Diese Systeme bis 9 einschließlich waren das Hinterletzte. Kein preemptives Multitasking, kein effizienter Speicherschutz, keine Journalfunktion im Dateisystem, und so könnte man munter fortfahren. Und die Erstauflage von OS X konnte man produktiv überhaupt nicht nutzen, obschon das den Meilenstein des Umstiegs auf Unix markierte. Heute frage ich mich, wie man so etwas gegen Geld auf die Bevölkerung loslassen konnte, aber auch nur so lange, bis ich mal wieder wie jüngst ein frisches Windows, nun in der elften Auflage, installieren muss. Wenn ich dann schaue, was diese Firmen machen, um Kunden zu Sklaven zu degradieren, dann frage ich mich nichts mehr und halte den Mund. Es war in jedem Fall kein Spaß damals, und auch heute sind Ärger, Schmach, Lüge und rausgeschmissenes Geld nach wie vor systemimmanente Erfolgsfaktoren.

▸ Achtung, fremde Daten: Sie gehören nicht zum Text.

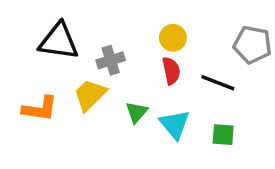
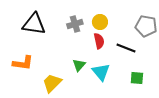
gray cross: (111, 60) -> (75, 24), moved
yellow trapezoid: (90, 95) -> (52, 83), moved
green square: (223, 135) -> (137, 78), moved

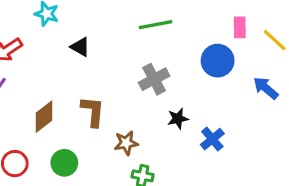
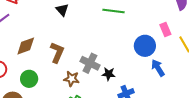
pink rectangle: (240, 27) -> (165, 30), turned -40
gray cross: (154, 79) -> (90, 63), moved, turned 36
blue arrow: (266, 88) -> (158, 68), moved

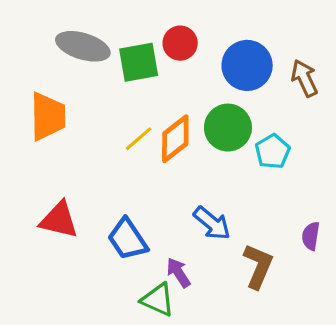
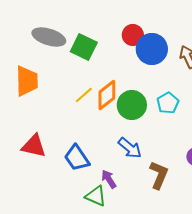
red circle: (180, 43) -> (133, 35), moved
green square: (139, 62) -> (84, 47), turned 36
green circle: (228, 128) -> (132, 105), moved

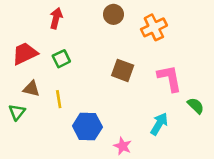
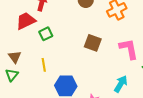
red trapezoid: (25, 53) -> (26, 21), moved
brown triangle: (31, 89) -> (15, 57), moved, turned 40

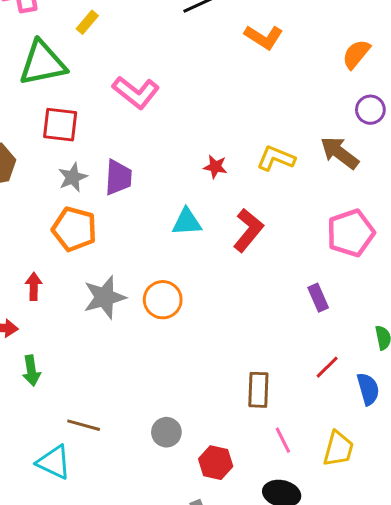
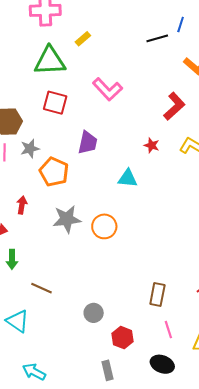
gray star: (73, 177) -> (30, 149), moved
red L-shape: (248, 230) -> (174, 106), moved
brown line: (84, 425) -> (42, 288), moved

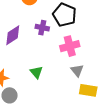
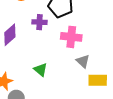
pink cross: (70, 46) -> (71, 37), turned 30

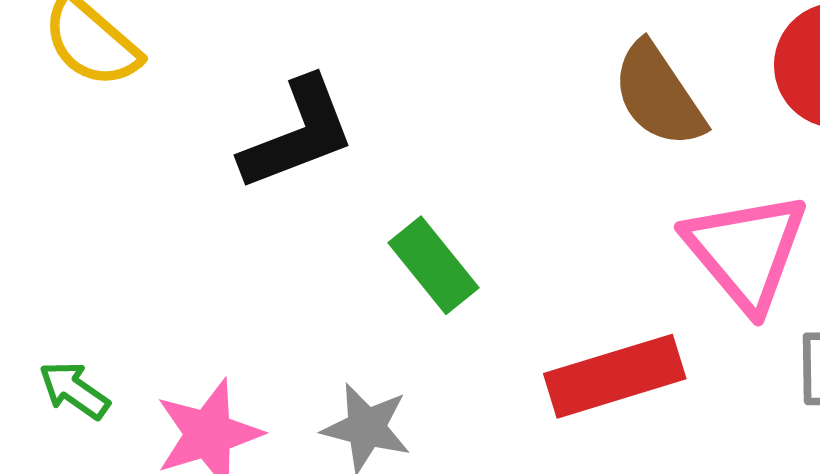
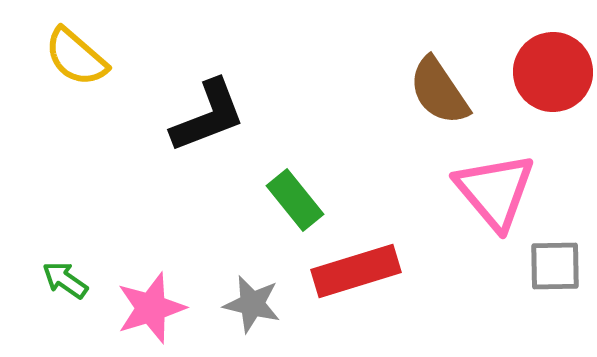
red rectangle: (615, 376) -> (356, 271), moved

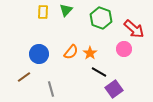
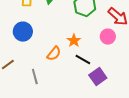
orange semicircle: (71, 52) -> (54, 54), moved
blue circle: (39, 54) -> (23, 32), moved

Aber noch zu System 9. Gerade fällt mir ein Fall ein, der ganz deutlich beschrieb, dass dieses System vom grundlegenden Layout an einfach nur Murks war. Kommt ein Kunde zu mir und brachte seine ausgebaute HD mit. Er sagte, nichts ginge mehr, alles fortgespült. Was hatte er unternommen, um ans Äußerste zu kommen? Apple stellte für seine hauseigene Bürosuite AppleWorks ein Update bereit. Er installierte, doch die Software wurde aus ihm unerfindlichen Gründen nicht angenommen. Es stimmten jedoch die Versionen, die Requirements – schlichtweg alles. Verständlicherweise wollte der Kollege sich nicht mit der deprimierenden Fehlermeldung abfinden, also wiederholte er den Vorgang so lange, bis das Dateisystem komplett zerschossen war, und die Platte erlitt bei dem Vorgang überdies noch einen physikalischen Schaden. Müßig zu fragen, wer was ausgelöst hat, und nicht nur das Fehlen eines Journals führte zum Garaus des Dateisystems. Verlust Nummer eins. Der Festplattencrash dann vielleicht Zufall, und ich musste Kollegen von der Hardcore-Forensik einbeziehen, was den Spaß auf einen Kurs von gut 1000 Mark brachte. Oder wenn ich an die leidige TCP/IP-Implementierung denke… Große Freuden, an die wir uns erinnern. Aber lassen wir’s gut sein.